Bedzed, dernier né des éco-quartiers
Juin 2008
Le Particulier Immobilier n° 243, article complet.
Auteur : SABARLY (Colette)

Un concept récent qui connaît un succès croissant, l'outil idéal pour requalifier friches industrielles et quartiers déshérités, malgré son retard, la France lance ses premiers programmes.

Quand développement durable rime avec projet urbain...

Sutton. Une cité de 180 000 âmes à une vingtaine de kilomètres au sud de Londres, comme il en existe des centaines, en Angleterre et ailleurs. Avec un habitat hétéroclite hérité de la construction massive des années 1960. Et pourtant, Sutton n'est pas une ville ordinaire. C'est en effet ici qu'est né « Bedzed » (Beddington Zero Energy Development), le premier écoquartier « zéro émission polluante » sorti de terre au Royaume-Uni. Un site pilote de 1,7 hectare localisé entre Beddington et Hackbridge. Initié par la fondation ­Peabody Trust, la plus importante société d'habitat londonienne, en partenariat avec l'organisation non gouvernementale ­environnementaliste BioRégional Deve­lopment Group et le concours de l'architecte Bill Dunster, spécialiste du développement durable et père du concept Zed (Zero Energy Development), Bedzed sert aujourd'hui d'exemple à bon nombre d'urbanistes, architectes, paysa­gistes, ingénieurs, promoteurs et constructeurs.

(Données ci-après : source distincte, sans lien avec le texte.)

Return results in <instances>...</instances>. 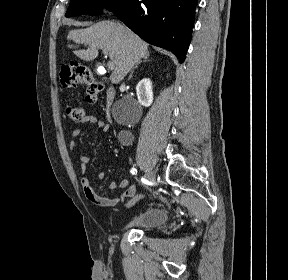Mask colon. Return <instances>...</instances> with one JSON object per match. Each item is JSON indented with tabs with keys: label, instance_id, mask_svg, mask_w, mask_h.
Instances as JSON below:
<instances>
[{
	"label": "colon",
	"instance_id": "1",
	"mask_svg": "<svg viewBox=\"0 0 288 280\" xmlns=\"http://www.w3.org/2000/svg\"><path fill=\"white\" fill-rule=\"evenodd\" d=\"M60 81L65 88H74L77 84L87 85L86 99L89 103H94L103 89L102 85L93 79L90 71L79 64L64 66L60 71ZM67 112L75 122H81L84 119L85 111L81 105H70ZM140 198L141 196H138L136 201Z\"/></svg>",
	"mask_w": 288,
	"mask_h": 280
}]
</instances>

Une empreinte écologique forte

Lorsque le projet a pris corps, en 1998, il s'agissait de créer un quartier mixte, peu consommateur de foncier et ne générant aucune émission polluante. « On voulait créer un quartier avec une empreinte écologique forte", explique Anna ­Francis, de BioRegional Development Group, la société chargée de la promotion du concept Zed (Zero Energy Development). Pourquoi Sutton ? Tout simplement parce que la ville disposait d'une friche industrielle à quelques minutes à pied de la gare, mettant Bedzed à vingt minutes de Victoria Station. Comme en France, les Anglais, compte tenu des prix de l'immobilier, ne parviennent pas plus à se loger dans la proche périphérie que dans la capitale. Ils se tournent donc vers la banlieue plus lointaine. Selon les projections des spécialistes, l'agglomération londonienne devrait ainsi compter 700 000 habitants supplémen­taires d'ici à 2016. Ce qui implique, pour chacune des communes qui la compose, de construire 23 000 logements par an. Comment gérer une telle croissance, qui plus est sur un mode compatible avec les engagements de réduction des émissions de gaz à effet de serre pris par le gouvernement britannique à Kyoto ?

Un laboratoire grandeur nature

De ce point de vue, Bedzed est une expérience plutôt concluante. Car le quartier, sorti de terre en 2000 et occupé depuis le printemps 2002, est devenu une sorte de laboratoire, grandeur nature, de tout ce qui peut être mis en œuvre pour aller dans le sens du développement ­durable, à l'échelle d'une cité mixant habitations, activités profession­nelles et commerçantes. Même si Bedzed n'a pas l'envergure d'autres expériences menées parallèlement dans différents pays d'Europe et du monde. « Le quartier ne comporte que trois corps de bâtiments et 82 logements, mais il faut reconnaître qu'il est un modèle du genre », lance Rodolphe Deborre, directeur du département construction positive de Be­Citizen, société de conseil en environnement.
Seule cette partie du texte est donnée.